Support #40906
openFull CephFS causes hang when accessing inode.
0%
Description
Our CephFS filled up and we are having trouble operating on a directory that has a file with a bad inode state. We would like to just have CephFS delete this bad inode, we can remove the RADOS objects manually if needed.
Updated by Robert LeBlanc over 4 years ago
The complete logs were 81GB, so I just filtered on the client session. If you need some more complete logs, let me know the time span you want. The cluster was doing about 1.5K ops/s.

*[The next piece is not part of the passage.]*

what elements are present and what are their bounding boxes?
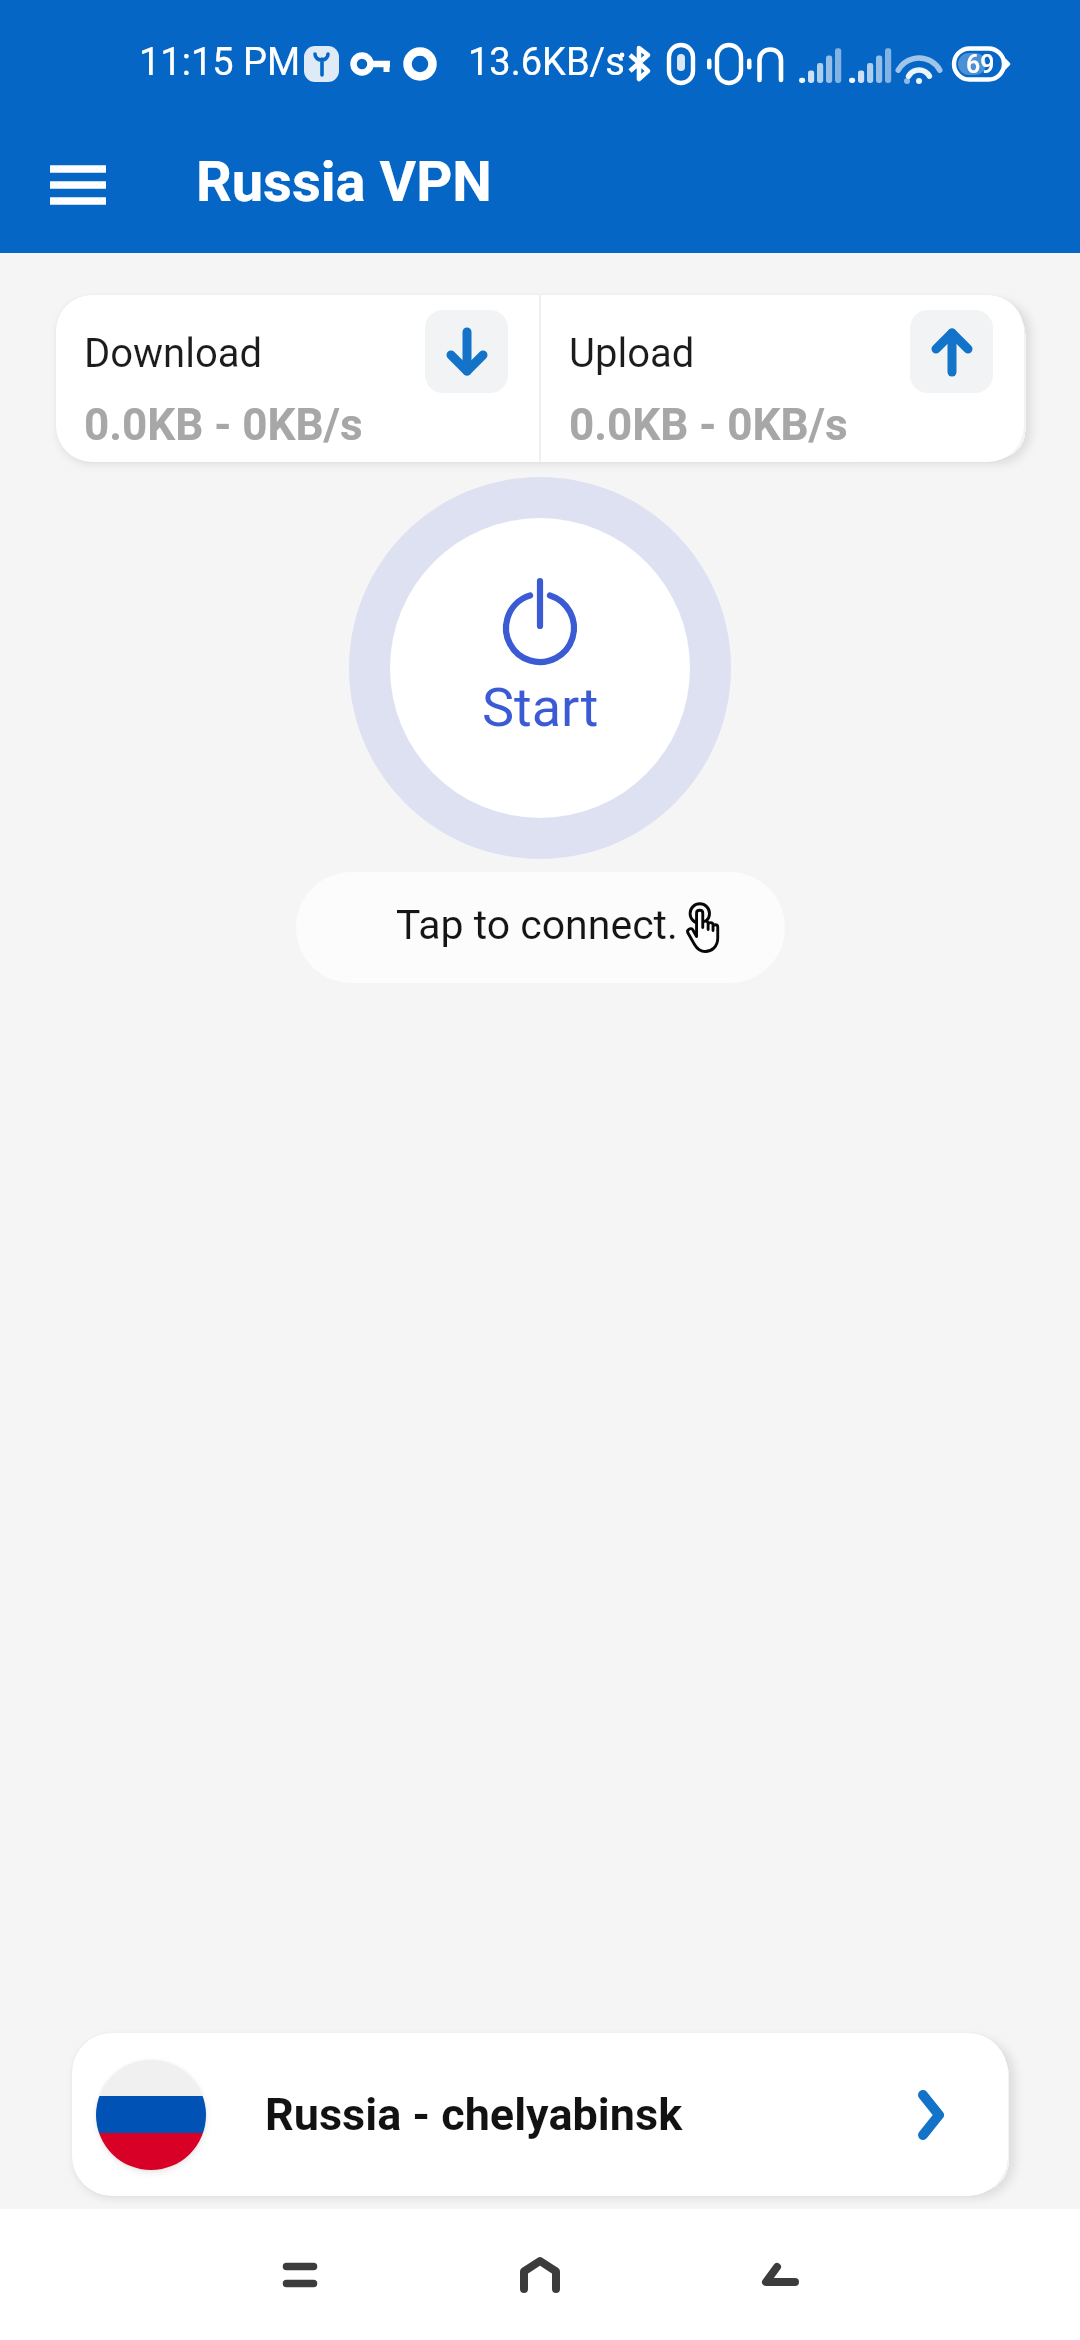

https://owncloud.leblancnet.us/owncloud/index.php/s/4KCp4UMclt4qfwZ
Updated by Zheng Yan over 4 years ago
The log does not contain information about the bad inode.
To use rados to delete inode
1. find inode number of parent directory
2. rados -p cephfs_metadata listomapkey <inode number of parent directory in hex>.00000000.
3. rados -p cephfs_metadata rmomapkey <inode number of parent directory in hex>.00000000 <file name>_head
Updated by Patrick Donnelly over 4 years ago
- Tracker changed from Bug to Support
- Status changed from New to Rejected
This discussion should move to the ceph-users list: https://lists.ceph.io/postorius/lists/ceph-users.ceph.io/
Updated by Patrick Donnelly over 4 years ago
- Status changed from Rejected to New
Reopening this as I see now that Zheng asked you to create the ticket.
Updated by Robert LeBlanc over 4 years ago
Will deleting the RADOS object for the inode going to cause more problems with the MDS because they get out of sync?
Updated by Zheng Yan over 4 years ago
after delete omap key. use scrub_path asok command to repair parent directory
Updated by Robert LeBlanc over 4 years ago
Okay, I'll give it a shot next week on some of my smaller directories.
Just to be sure I understand the process.
1. Delete all RADOS objects for the bad inode. <inode_in_hex>.00000000-<inode_in_hex>.xxxxxxxx (file size divided by 4MB or all parts listed in `rados ls`.
2. Find the inode for the parent directory `ls -id /parent_dir`.
3. Get the omap key for the parent directory in the cephFS metadata pool `rados -p cephfs_metadata listomapkey <inode number of parent directory in hex>.00000000`
4. Remove the omap key for the bad file, basically 'erasing' it from the file system metadata. `rados -p cephfs_metadata rmomapkey <inode number of parent directory in hex>.00000000 <file name>_head`
5. Have ceph rescan the directory and rebuild an index to make sure it is in sync?? `ceph daemon mds.0
scrub_path /parent_dir` (do I need to specify a pool or files system or is mds.0 good enough, I'm not finding a lot of information about this command.)
If I understand what is going on, it helps me to feel more comfortable about it. Thanks!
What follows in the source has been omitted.